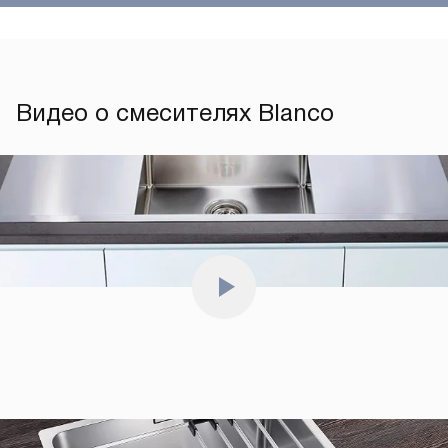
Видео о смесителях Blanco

+ + + + + + +

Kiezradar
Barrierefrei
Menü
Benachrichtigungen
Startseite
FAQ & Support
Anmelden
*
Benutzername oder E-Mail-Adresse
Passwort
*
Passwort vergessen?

+ + + + + + +

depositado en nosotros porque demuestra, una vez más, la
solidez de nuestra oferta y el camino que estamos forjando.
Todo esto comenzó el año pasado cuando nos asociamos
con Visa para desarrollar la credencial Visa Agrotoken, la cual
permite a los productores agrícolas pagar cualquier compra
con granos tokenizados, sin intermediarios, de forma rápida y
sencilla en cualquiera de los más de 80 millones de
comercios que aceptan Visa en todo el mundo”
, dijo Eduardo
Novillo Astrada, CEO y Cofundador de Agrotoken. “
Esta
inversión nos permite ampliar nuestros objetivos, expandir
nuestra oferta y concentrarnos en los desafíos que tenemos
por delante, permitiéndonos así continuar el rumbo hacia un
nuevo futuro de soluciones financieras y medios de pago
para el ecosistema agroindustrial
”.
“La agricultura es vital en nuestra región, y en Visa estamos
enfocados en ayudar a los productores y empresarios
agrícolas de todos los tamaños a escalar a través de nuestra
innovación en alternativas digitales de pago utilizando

+ + + + + + +

| EXERCISE REQUIREMENTS |
Copy out, word for word, the part of the entries above that begins at the line with "Benutzername oder E-Mail-Adresse" and ends at the line with "Passwort vergessen?", including both.

| RESPONSE FOR THIS EXERCISE |
Benutzername oder E-Mail-Adresse
Passwort
*
Passwort vergessen?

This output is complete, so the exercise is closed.